O top 10 das cidades mais caras para construir fecha com São Francisco (EUA), Munique (Alemanha), Hong Kong (China), Copenhaga (Dinamarca), Boston (EUA), Zurique (Suíça) e Filadélfia (EUA), revela o International Construction Costs Index 2023.
Para encontrar a capital portuguesa neste ranking, é necessário descer até à 68ª posição. Logo a seguir encontra-se o Porto, que ocupa o 74º lugar como cidade mais cara do mundo para construir edifícios, de acordo com um relatório elaborado pela Arcadis. O relatório classifica as cidades com base nos custos de construção e na complexidade dos projetos desenvolvidos, considerando 10 tipos diferentes de edifícios (residenciais, comerciais e públicos).
As cidades do país vizinho, Espanha, também se encontram na segunda metade da tabela: Barcelona, Málaga e Madrid surgem em 73º, 76º e 79º lugares, respetivamente, na lista das cidades mais caras para construir imóveis. As exigências ao nível da eficiência energética dos edifícios, como o design neutro em carbono, também foram tidas em conta na análise do ICC 2023, uma vez que têm um grande impacto nos preços da construção, concluem os autores do relatório.

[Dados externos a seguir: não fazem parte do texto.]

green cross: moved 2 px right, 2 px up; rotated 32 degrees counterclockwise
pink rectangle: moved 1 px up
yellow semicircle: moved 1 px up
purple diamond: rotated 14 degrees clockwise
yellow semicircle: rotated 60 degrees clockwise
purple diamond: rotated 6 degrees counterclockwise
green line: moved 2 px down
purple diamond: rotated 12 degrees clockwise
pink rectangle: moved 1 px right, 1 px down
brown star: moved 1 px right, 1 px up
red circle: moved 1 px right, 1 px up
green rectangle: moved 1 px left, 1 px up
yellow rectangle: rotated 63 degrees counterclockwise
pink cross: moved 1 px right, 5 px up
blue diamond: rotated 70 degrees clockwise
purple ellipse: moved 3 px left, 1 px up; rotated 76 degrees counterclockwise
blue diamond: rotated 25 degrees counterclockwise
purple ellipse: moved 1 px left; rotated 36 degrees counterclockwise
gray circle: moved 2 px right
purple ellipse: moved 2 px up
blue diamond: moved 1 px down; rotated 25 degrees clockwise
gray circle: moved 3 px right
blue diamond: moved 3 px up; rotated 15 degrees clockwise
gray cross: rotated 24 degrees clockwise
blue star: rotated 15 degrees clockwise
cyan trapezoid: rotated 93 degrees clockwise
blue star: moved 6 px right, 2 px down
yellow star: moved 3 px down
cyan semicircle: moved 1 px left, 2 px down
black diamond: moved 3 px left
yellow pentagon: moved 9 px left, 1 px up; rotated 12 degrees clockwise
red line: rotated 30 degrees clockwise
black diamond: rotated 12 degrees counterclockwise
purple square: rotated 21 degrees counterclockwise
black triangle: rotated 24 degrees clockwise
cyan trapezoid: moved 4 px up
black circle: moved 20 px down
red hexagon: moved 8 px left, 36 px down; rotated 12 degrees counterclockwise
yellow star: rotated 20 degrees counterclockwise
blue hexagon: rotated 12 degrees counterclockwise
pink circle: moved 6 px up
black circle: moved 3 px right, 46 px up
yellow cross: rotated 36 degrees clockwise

"Os aumentos dos custos a curto prazo na Europa podem variar entre 5% e 7% para novas habitações e 7% a 10% para edifícios comerciais. Com a necessidade de mitigar as alterações climáticas e num contexto em que as metas de redução de carbono tornam-se cada vez mais importantes, os edifícios sustentáveis em localizações privilegiadas estão a ser cada vez mais procurados", explicam os autores do relatório.
Apesar do aumento dos custos, os investidores que têm em mente negócios a longo prazo precisam adotar uma perspetiva de longo prazo para preservar o valor dos ativos e mitigar a exposição às alterações climáticas.
Kathleen Abbot, responsável global de vendas da Arcadis, considera que, embora os mercados imobiliários sejam cíclicos, é importante compreender que os desafios atuais relacionados à neutralidade de carbono e à resiliência climática "não vão desaparecer". A desarmonização do setor imobiliário "tende a expandir-se", enfatiza Abbot.
Segundo ela, os altos custos da construção e as crescentes taxas de juros representam uma grande barreira para a ação, mas não agir não é uma opção quando as leis, os padrões de investimento e as expectativas dos clientes estão a aumentar relativamente à sustentabilidade.
A solução reside em investimentos direcionados que preservem o valor, melhorem o desempenho de "net-zero" e garantam a longevidade dos ativos e das carteiras a longo prazo, afirma Abbot. Investir em eficiência energética e redução de carbono é uma maneira pela qual proprietários e investidores podem proteger os seus ativos.
É por isso que a procura por edifícios "net-zero" e edifícios "green premium" está em crescimento, pois eles agregam valor adicional a ativos mais sustentáveis.
O investimento sustentável é fundamental para preservar os edifícios e evitar que se tornem obsoletos em termos de eficiência energética e tecnologia disponível.